The rare obsession that drove an ad man to get inside hurricanes

From Florida to the Philippines and Queensland to the Caribbean, Josh Morgerman has spent years chasing storms – first in the name of adventure; now in the name of science.

"I've had this obsession since I was a child," he says. "I grew up on the east coast of the US and we had hurricanes, and the very first one I remember when I was little, it made a real impression on me.

"As I grew up every time we got a hurricane and the wind would start to blow and the house would start to shake and the trees would start to wave, it was almost like I had a drug-like reaction to it. I feel like I've just spent my whole life hunting that feeling again and again, going further and further from home and into more and more violent storms."

Storm-chaser Josh MorgermanCredit:BBC

Morgerman's passion is evident in Hurricane Man, in which he and three small camera crews document hurricanes from the inside, following locals' efforts to survive and emergency services' rescue work.

"As you get closer to the centre the wind gets more and more violent," Morgerman says. "Then, finally, you get into the inner, inner ring, which is called the eye wall, and that's where things just go nuts – roofs can rip off, buildings can collapse, cars can fly.

"And then – this is the crazy thing – you go through that ring and you're in the centre, you're in the eye, and all of a sudden it just stops. The sun comes out, the wind just stills completely and you can walk around outside and see blue sky up above. And that'll last 10 minutes, 20 minutes, maybe an hour, and then you have to go back through the other side of the storm.

"To go from that violence to that calm in just a minute or two is one of the strangest things. It's totally surreal. Very eerie, but very beautiful."

The first two episodes of Hurricane Man provide a sense of the terror and devastation that Hurricane Michael brought when it crashed into Panama City, Florida, last year.

Hurricane Man details the terror and devastation that Hurricane Michael brought when it crashed into Panama City, Florida, last yearCredit:BBC

Viewers will see firefighters beginning to fear for their own safety as their fire station looks like it might be torn open by Category Five winds. Outside, one of Morgerman's camera crews and the locals they're following face the prospect of being caught in the open as their routes to refuge are cut off by fallen trees and power lines. Morgerman himself sees the hotel in which he's staying suffer severe damage before he emerges into the eye to take important air-pressure readings.

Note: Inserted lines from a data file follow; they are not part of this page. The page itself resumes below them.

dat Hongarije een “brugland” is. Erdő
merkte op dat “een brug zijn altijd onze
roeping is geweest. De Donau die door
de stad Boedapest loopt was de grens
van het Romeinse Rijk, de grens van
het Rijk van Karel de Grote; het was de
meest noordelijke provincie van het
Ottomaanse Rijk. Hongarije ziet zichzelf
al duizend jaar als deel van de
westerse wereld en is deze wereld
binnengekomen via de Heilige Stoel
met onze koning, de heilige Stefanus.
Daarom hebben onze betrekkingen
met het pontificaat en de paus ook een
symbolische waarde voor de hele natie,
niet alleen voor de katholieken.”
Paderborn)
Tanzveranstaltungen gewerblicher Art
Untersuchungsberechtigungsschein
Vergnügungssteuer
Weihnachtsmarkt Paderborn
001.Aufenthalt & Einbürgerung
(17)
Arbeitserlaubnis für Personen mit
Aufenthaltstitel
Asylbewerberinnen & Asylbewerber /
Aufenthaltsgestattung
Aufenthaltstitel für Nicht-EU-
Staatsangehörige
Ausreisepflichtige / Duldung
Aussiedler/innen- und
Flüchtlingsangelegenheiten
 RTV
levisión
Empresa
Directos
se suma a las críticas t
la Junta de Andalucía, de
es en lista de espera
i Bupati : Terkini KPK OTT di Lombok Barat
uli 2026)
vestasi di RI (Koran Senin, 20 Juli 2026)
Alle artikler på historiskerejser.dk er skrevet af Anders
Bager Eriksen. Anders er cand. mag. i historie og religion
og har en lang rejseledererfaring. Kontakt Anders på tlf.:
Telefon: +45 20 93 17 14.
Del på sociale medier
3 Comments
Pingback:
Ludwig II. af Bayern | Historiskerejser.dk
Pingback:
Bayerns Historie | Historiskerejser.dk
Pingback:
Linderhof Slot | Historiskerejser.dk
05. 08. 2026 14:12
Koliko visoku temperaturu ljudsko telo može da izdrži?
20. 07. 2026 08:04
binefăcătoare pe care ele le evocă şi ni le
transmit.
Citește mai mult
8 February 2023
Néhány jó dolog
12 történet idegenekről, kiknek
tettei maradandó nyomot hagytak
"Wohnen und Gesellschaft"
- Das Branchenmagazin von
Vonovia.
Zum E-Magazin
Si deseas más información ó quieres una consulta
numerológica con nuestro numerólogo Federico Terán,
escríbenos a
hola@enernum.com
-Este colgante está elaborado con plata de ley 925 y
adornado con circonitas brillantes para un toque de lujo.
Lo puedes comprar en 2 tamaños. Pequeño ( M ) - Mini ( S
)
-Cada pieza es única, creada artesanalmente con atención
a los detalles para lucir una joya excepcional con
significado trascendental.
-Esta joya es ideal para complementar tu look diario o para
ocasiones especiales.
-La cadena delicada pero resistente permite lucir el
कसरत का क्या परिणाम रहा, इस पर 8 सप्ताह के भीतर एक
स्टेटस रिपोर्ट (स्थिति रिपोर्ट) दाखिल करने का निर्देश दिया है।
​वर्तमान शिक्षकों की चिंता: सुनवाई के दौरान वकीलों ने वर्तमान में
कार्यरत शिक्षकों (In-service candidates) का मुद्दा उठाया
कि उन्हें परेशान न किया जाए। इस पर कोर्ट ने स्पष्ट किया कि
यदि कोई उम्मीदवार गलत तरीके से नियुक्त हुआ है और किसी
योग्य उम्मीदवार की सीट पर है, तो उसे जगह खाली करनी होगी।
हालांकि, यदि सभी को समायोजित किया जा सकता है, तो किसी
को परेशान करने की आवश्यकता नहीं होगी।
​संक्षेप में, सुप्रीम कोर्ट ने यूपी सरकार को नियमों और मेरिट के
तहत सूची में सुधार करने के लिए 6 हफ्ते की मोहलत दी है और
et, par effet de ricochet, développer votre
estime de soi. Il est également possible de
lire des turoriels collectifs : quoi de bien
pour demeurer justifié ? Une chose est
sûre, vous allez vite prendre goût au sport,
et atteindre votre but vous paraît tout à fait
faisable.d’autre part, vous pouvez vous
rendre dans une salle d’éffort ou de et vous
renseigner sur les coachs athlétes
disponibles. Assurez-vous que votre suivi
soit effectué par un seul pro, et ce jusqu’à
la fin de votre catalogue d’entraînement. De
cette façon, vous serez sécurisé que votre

The aftermath is a scene of devastation, with thousands of houses and trees flattened.

"That's the hardest bit," Morgerman says. "It's very upsetting.

"It was a large town – Panama City and the neighbouring county. It was about 167,000 people. If you think about that, it's 167,000 people whose lives have been permanently, traumatically altered, and you can't even get your head around it, the extent of the suffering.

"Believe it or not, I've seen worse. In the Philippines six years ago a super-typhoon at the top of the intensity scale made a direct hit on a city of 200,000 people and between 6000 and 10,000 people died, and after that one I kind of gave up chasing for a while. I was so upset by it. Dead bodies everywhere."

These days Morgerman is driven by the need to collect data to help scientists understand what it happening with hurricanes.

"They might be in regions, especially in developing countries, where there aren't any weather stations," Morgerman says. "When I get in the centre of those storms I'm collecting data that wouldn't otherwise exist and it helps scientists afterwards understand what happened.

"In your cyclone country you can have the same thing – a storm can come ashore without any kind of data records just because there aren't any weather stations in the area."

“When I get in the centre of those storms I’m collecting data that wouldn’t otherwise exist and it helps scientists afterwards understand what happened.”Credit:BBC

When it comes to his own safety, Morgerman admits to having been haphazard in the past, but he says that from the moment he began making Hurricane Man he felt a great responsibility for the safety of his camera crews and other people involved in the program.

"I have some rules, believe it or not," he says. In the strongest hurricanes he makes sure he's indoors before the eye wall hits, and he always makes sure that he's on high ground to avoid storm surges – which are often the biggest killers.

"There were a couple of moments in the making of the series where there were some borderline situations where maybe I didn't make the right call, but we got through," he says.

"Storm chasing is inherently dangerous, but I'm still here after all these years."

Hurricane Man premieres on Wednesdays at 8.30pm on BBC Knowledge (Foxtel).